Implementing condition monitoring can reduce the frequency and cost of equipment maintenance. Specifically, vibration analysis can provide valuable insight into machine condition, flagging up problems before extensive damage occurs. This article explains the steps machine builders should take to reduce the likelihood of bearings being the root cause.
With large numbers of rolling elements in industrial machines, it can be tricky to decipher exactly what is going on inside a unit. Condition monitors often use accelerometers to measure vibration. It is possible to differentiate between vibrations by examining the individual frequencies present in the overarching vibration signal.
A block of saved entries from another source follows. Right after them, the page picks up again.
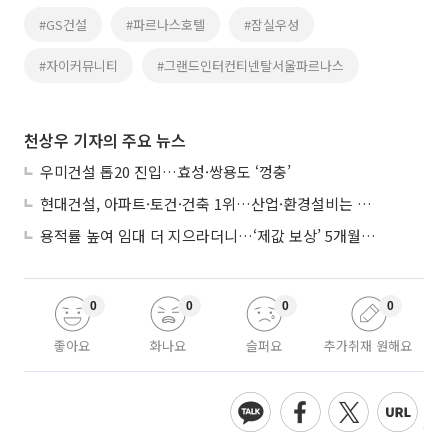
#GS건설
#파르나스호텔
#잠실우성
#자이커뮤니티
#그랜드인터컨티넨탈서울파르나스
천상우 기자의 주요 뉴스
우미건설 톱20 진입…효성·쌍용도 ‘껑충’
현대건설, 아파트·토건·건축 1위…산업·환경설비는 삼성E&A
용적률 높여 임대 더 지으라더니…‘제값 보상’ 5개월째 국회에 발목
0
0
0
0
좋아요
화나요
슬퍼요
추가취재 원해요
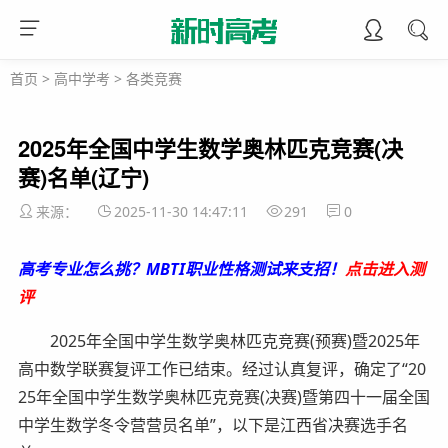
首页
>
高中学考
>
各类竞赛
2025年全国中学生数学奥林匹克竞赛(决
赛)名单(辽宁)
来源：
2025-11-30 14:47:11
291
0
高考专业怎么挑？MBTI职业性格测试来支招！
点击进入测
评
2025年全国中学生数学奥林匹克竞赛(预赛)暨2025年
高中数学联赛复评工作已结束。经过认真复评，确定了“20
25年全国中学生数学奥林匹克竞赛(决赛)暨第四十一届全国
中学生数学冬令营营员名单”，以下是江西省决赛选手名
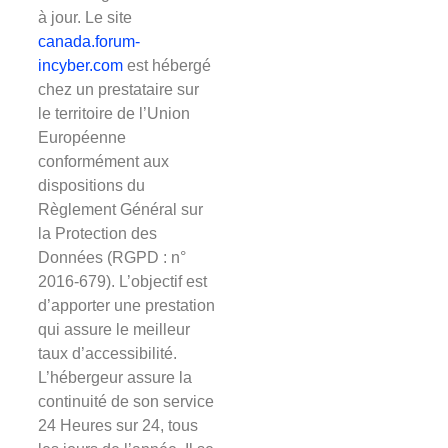
à jour. Le site
canada.forum-
incyber.com
est hébergé
chez un prestataire sur
le territoire de l’Union
Européenne
conformément aux
dispositions du
Règlement Général sur
la Protection des
Données (RGPD : n°
2016-679). L’objectif est
d’apporter une prestation
qui assure le meilleur
taux d’accessibilité.
L’hébergeur assure la
continuité de son service
24 Heures sur 24, tous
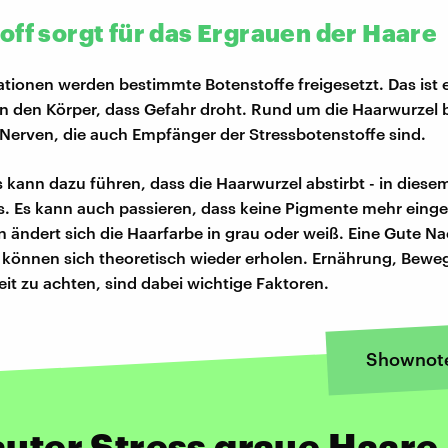
off sorgt für das Ergrauen der Haare
uationen werden bestimmte Botenstoffe freigesetzt. Das ist 
n den Körper, dass Gefahr droht. Rund um die Haarwurzel b
 Nerven, die auch Empfänger der Stressbotenstoffe sind.
s kann dazu führen, dass die Haarwurzel abstirbt - in diesem 
s. Es kann auch passieren, dass keine Pigmente mehr einge
 ändert sich die Haarfarbe in grau oder weiß. Eine Gute Na
können sich theoretisch wieder erholen. Ernährung, Bewe
it zu achten, sind dabei wichtige Faktoren.
Shownot
auter Stress graue Haare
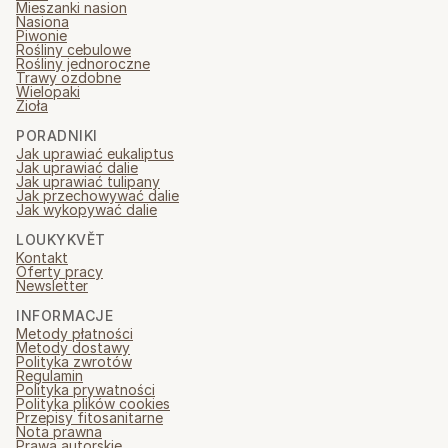
Mieszanki nasion
Nasiona
Piwonie
Rośliny cebulowe
Rośliny jednoroczne
Trawy ozdobne
Wielopaki
Zioła
PORADNIKI
Jak uprawiać eukaliptus
Jak uprawiać dalie
Jak uprawiać tulipany
Jak przechowywać dalie
Jak wykopywać dalie
LOUKYKVĚT
Kontakt
Oferty pracy
Newsletter
INFORMACJE
Metody płatności
Metody dostawy
Polityka zwrotów
Regulamin
Polityka prywatności
Polityka plików cookies
Przepisy fitosanitarne
Nota prawna
Prawa autorskie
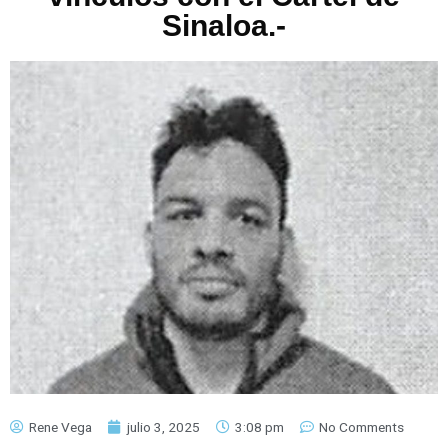
Sinaloa.-
Rene Vega
julio 3, 2025
3:08 pm
No Comments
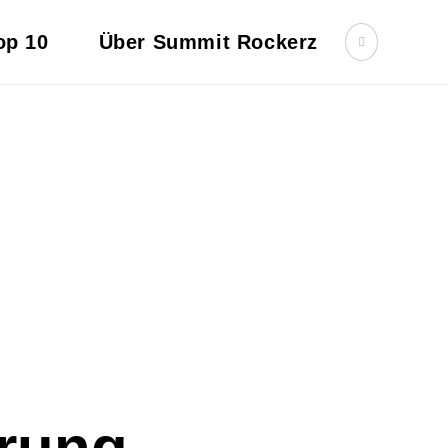
op 10
Über Summit Rockerz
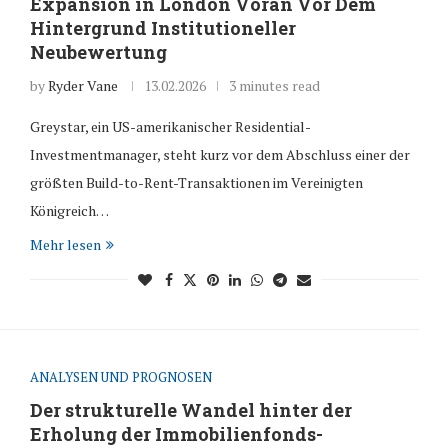
Expansion in London Voran Vor Dem
Hintergrund Institutioneller
Neubewertung
by
Ryder Vane
13.02.2026
3 minutes read
Greystar, ein US-amerikanischer Residential-
Investmentmanager, steht kurz vor dem Abschluss einer der
größten Build-to-Rent-Transaktionen im Vereinigten
Königreich…
Mehr lesen
ANALYSEN UND PROGNOSEN
Der strukturelle Wandel hinter der
Erholung der Immobilienfonds-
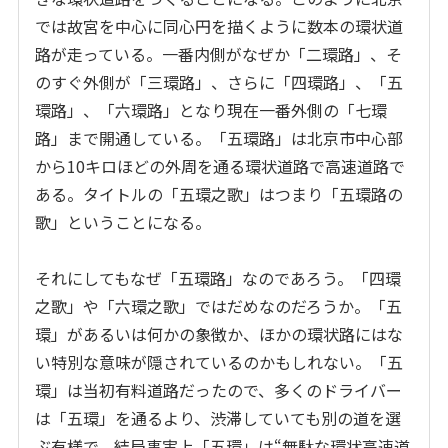
では故宮を中心に同心円を描くように数本の環状道
路が走っている。一番内側がなぜか「二環路」、そ
のすぐ外側が「三環路」、さらに「四環路」、「五
環路」、「六環路」となり現在一番外側の「七環
路」まで開通している。「五環路」は北京市中心部
から10キロほどの外周を通る環状道路で高速道路で
ある。タイトルの「五環之歌」はつまり「五環路の
歌」ということになる。
それにしてもなぜ「五環路」なのであろう。「四環
之歌」や「六環之歌」ではだめなのだろうか。「五
環」があるいは何かの象徴か、ほかの環状路にはな
い特別な意味が隠されているのかもしれない。「五
環」は当初有料道路だったので、多くのドライバー
は「五環」を通るより、渋滞していても別の道を選
ぶ有様で、結局事実上「五環」は“無駄な環状高速道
These frequencies can then be used to match to individual parts or certain malfunctions.
This analysis can warn of faults well before failure. In the case of bearings, it is possible to detect excessive rolling element wear or damage due to poor fitting techniques enabling bearing replacement. The alternative would be to allow the bearing to deteriorate further and potentially cause other components to fail.
Other problems that vibration analysis can detect are misalignment, lubricant problems or incorrect shaft/housing fits. With early detection, it may be possible to rectify these issues well before costly bearing failure.
As a safety net, regular vibration analysis can be used to confirm bearing condition and prevent catastrophic failure. However, if the right precautions are taken to lessen bearing vibration during machine design and bearing selection, the likelihood of faults is greatly reduced.
From a bearing manufacturing perspective, a low noise or vibration rating is achieved by paying attention to the surface finish of the raceways and balls, their roundness and selecting the correct cage design.
Finely filtered low noise greases can also be used to reduce vibrations. These contain fewer, smaller solid particles which can generate noise when they pass between the balls and raceway.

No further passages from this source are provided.